As you probably know, EquityMultiple only offers investments to accredited investors. We do this to comply with SEC regulations that govern how securities can be marketed, and to whom, and to make sure that our investments are the right fit for the investors who participate in them. This article briefly discusses how EquityMultiple structures real estate investments with respect to SEC regulations, and why we made the transition to Reg D 506(b).
If you’ve been with us for awhile, you may have noticed a recent change in how we verify your status as an “accredited investor.” We’ll get to that below.
SEC Regulation, and How the Securities Act of 1933 Affects Real Estate Investments
The Securities Act of 1933 Act was passed in the wake of the great stock market crash of 1929, during the ensuing Great Depression. This landmark legislation mandated that an issuer (the person or entity selling or offering a security) cannot sell or offer that security to the public (“general solicitation” in SEC parlance) unless (a) the offering is registered with the SEC, or (b) there is an available exemption from registration. Registration is cumbersome and burdensome, both in terms of the time it takes and the additional cost.
Fortunately, there are exemptions from registration that are very suitable for most real estate investment offerings, including Regulation D, Rule 506. EquityMultiple offers real estate securities to accredited investors under this exemption, as do numerous other investing platforms.
506(b) vs. Reg D 506(c)
Within this exemption, there are two different ways to structure securities offerings. As mentioned above, EquityMultiple recently transitioned from 506(c) to 506(b).
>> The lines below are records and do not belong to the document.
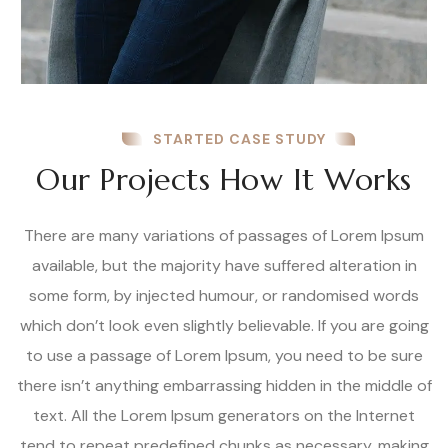
STARTED CASE STUDY
Our Projects How It Works
There are many variations of passages of Lorem Ipsum
available, but the majority have suffered alteration in
some form, by injected humour, or randomised words
which don’t look even slightly believable. If you are going
to use a passage of Lorem Ipsum, you need to be sure
there isn’t anything embarrassing hidden in the middle of
text. All the Lorem Ipsum generators on the Internet
tend to repeat predefined chunks as necessary, making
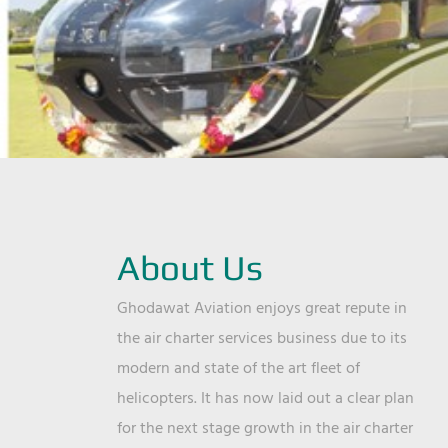
About Us
Ghodawat Aviation enjoys great repute in
the air charter services business due to its
modern and state of the art fleet of
helicopters. It has now laid out a clear plan
for the next stage growth in the air charter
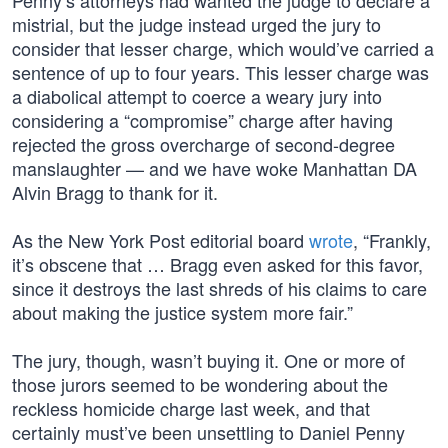
Penny’s attorneys had wanted the judge to declare a
mistrial, but the judge instead urged the jury to
consider that lesser charge, which would’ve carried a
sentence of up to four years. This lesser charge was
a diabolical attempt to coerce a weary jury into
considering a “compromise” charge after having
rejected the gross overcharge of second-degree
manslaughter — and we have woke Manhattan DA
Alvin Bragg to thank for it.
As the New York Post editorial board
wrote
, “Frankly,
it’s obscene that … Bragg even asked for this favor,
since it destroys the last shreds of his claims to care
about making the justice system more fair.”
The jury, though, wasn’t buying it. One or more of
those jurors seemed to be wondering about the
reckless homicide charge last week, and that
certainly must’ve been unsettling to Daniel Penny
506(c) offerings allow for broad advertising of specific securities. So, while all investors must ultimately be accredited in order to participate, an issuer (or platform) that utilized rule 506(c) may advertise the security via email, digital ads, social media, or offline media. In order to participate in a 506(c) offering, the issuer (or platform) must take “reasonable steps:” to confirm that each investor who participates is accredited. Typically, this involves getting a letter from a financial professional who knows the investor: an accountant, lawyer, investment advisor, or tax advisor. While accreditation need not take place for each and every investment, the SEC mandates that accreditation should be re-certified every three months.
506(b) offerings, on the other hand, may not be broadly advertised; instead, the issuer must establish a “substantive, pre-existing relationship” with prospective investors before presenting them with any material details of an offered security. EquityMultiple now uses a detailed sign-up questionnaire to establish a pre-existing relationship and determine that a prospective investor is fit to invest in the securities we offer. The investor must only complete this questionnaire once, and need not involve a CPA, lawyer, or tax advisor.
Officially there were three changes with respect to the EQUITYMULTIPLE workflow:
- New users have a longer and more comprehensive onboarding process. While the experience we’ve designed makes sign-up simpler, we want to qualify our users before we allow them to see investment opportunities. If you have not completed our pre-qualification requirements, the next time you login you will be prompted to do so.
- We only market to existing users. This is a direct stipulation of 506b rules, and truly benefits our users as they will be the only ones to see the investment opportunity.
- Removed our third party accreditation. For those of you that have invested recently, you will notice that there is no requirement for a third party to verify your accreditation. This is a time saver for everyone.
Why We Made the Switch
We made the switch from 506(c) to 506(b) to provide a quicker, more efficient investment process – allowing prospective investors to answer a series of questions to affirm their suitability to invest and self-certify just once. This affords a more frictionless investing experience, allowing us to automate many of the parts previously done manually, while giving us more time to guide investors to safely investing on our platform. Specifically, this helps our investors avoid the tedium of re-certifying accredited investor status on a recurring basis, which carries a real time cost and can hamper efficient investment.
An Update & Retrospective:
As of April, 2019, we regard our transition to 506(b) as a success. While we acknowledge that our initial signup process is more onerous, our investment “checkout” process is much smoother and less time consuming. As our offerings have subscribed at a more rapid pace (sometimes within a few hours), this speed and efficiency has become critical for frequent investors.